-------- AVAILABLE RECORDS --------

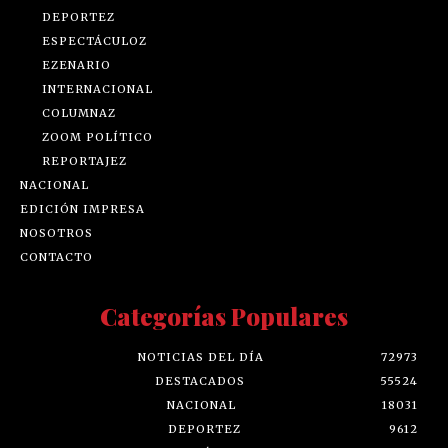
DEPORTEZ
ESPECTÁCULOZ
EZENARIO
INTERNACIONAL
COLUMNAZ
ZOOM POLÍTICO
REPORTAJEZ
NACIONAL
EDICIÓN IMPRESA
NOSOTROS
CONTACTO
Categorías Populares
NOTICIAS DEL DÍA
72973
DESTACADOS
55524
NACIONAL
18031
DEPORTEZ
9612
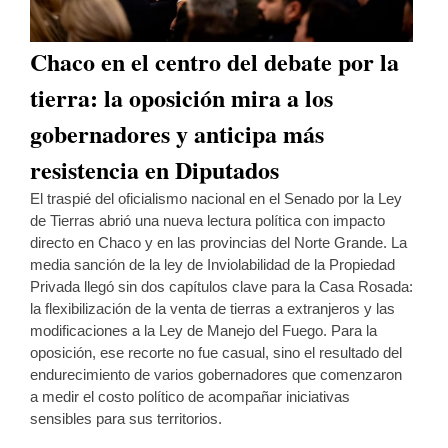
Chaco en el centro del debate por la
tierra: la oposición mira a los
gobernadores y anticipa más
resistencia en Diputados
El traspié del oficialismo nacional en el Senado por la Ley
de Tierras abrió una nueva lectura política con impacto
directo en Chaco y en las provincias del Norte Grande. La
media sanción de la ley de Inviolabilidad de la Propiedad
Privada llegó sin dos capítulos clave para la Casa Rosada:
la flexibilización de la venta de tierras a extranjeros y las
modificaciones a la Ley de Manejo del Fuego. Para la
oposición, ese recorte no fue casual, sino el resultado del
endurecimiento de varios gobernadores que comenzaron
a medir el costo político de acompañar iniciativas
sensibles para sus territorios.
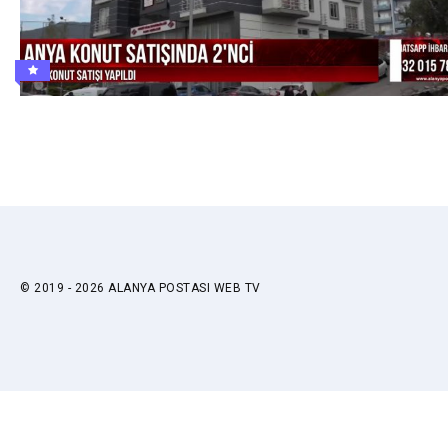
© 2019 - 2026 ALANYA POSTASI WEB TV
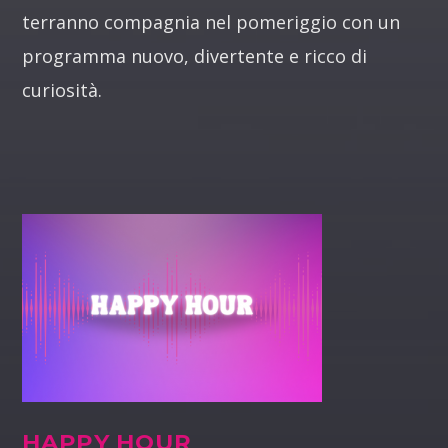
terranno compagnia nel pomeriggio con un
programma nuovo, divertente e ricco di
curiosità.
HAPPY HOUR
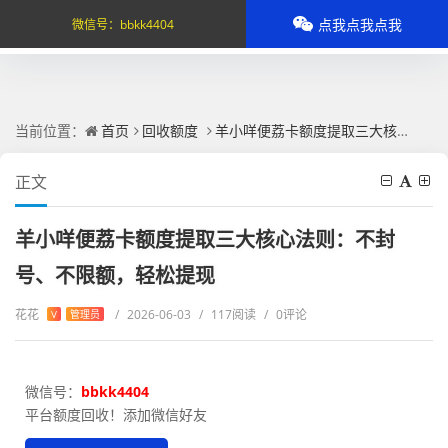
点我点我点我
微信号：
bbkk4404
当前位置：
首页
回收额度
羊小咩便荔卡额度提取三大核心法则：不封号、不限额，轻松提现
正文
羊小咩便荔卡额度提取三大核心法则：不封
号、不限额，轻松提现
花花
/
2026-06-03
/
117阅读
/
0评论
V
管理员
微信号：
bbkk4404
平台额度回收！添加微信好友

--------

TASK STATEMENT:
Drop the pictures and reproduce the rest of the data above exactly.

REPLY TO THE TASK:
DEPORTEZ
ESPECTÁCULOZ
EZENARIO
INTERNACIONAL
COLUMNAZ
ZOOM POLÍTICO
REPORTAJEZ
NACIONAL
EDICIÓN IMPRESA
NOSOTROS
CONTACTO
Categorías Populares
NOTICIAS DEL DÍA
72973
DESTACADOS
55524
NACIONAL
18031
DEPORTEZ
9612
Chaco en el centro del debate por la
tierra: la oposición mira a los
gobernadores y anticipa más
resistencia en Diputados
El traspié del oficialismo nacional en el Senado por la Ley
de Tierras abrió una nueva lectura política con impacto
directo en Chaco y en las provincias del Norte Grande. La
media sanción de la ley de Inviolabilidad de la Propiedad
Privada llegó sin dos capítulos clave para la Casa Rosada:
la flexibilización de la venta de tierras a extranjeros y las
modificaciones a la Ley de Manejo del Fuego. Para la
oposición, ese recorte no fue casual, sino el resultado del
endurecimiento de varios gobernadores que comenzaron
a medir el costo político de acompañar iniciativas
sensibles para sus territorios.
© 2019 - 2026 ALANYA POSTASI WEB TV
terranno compagnia nel pomeriggio con un
programma nuovo, divertente e ricco di
curiosità.
HAPPY HOUR
点我点我点我
微信号：
bbkk4404
当前位置：
首页
回收额度
羊小咩便荔卡额度提取三大核心法则：不封号、不限额，轻松提现
正文
羊小咩便荔卡额度提取三大核心法则：不封
号、不限额，轻松提现
花花
/
2026-06-03
/
117阅读
/
0评论
V
管理员
微信号：
bbkk4404
平台额度回收！添加微信好友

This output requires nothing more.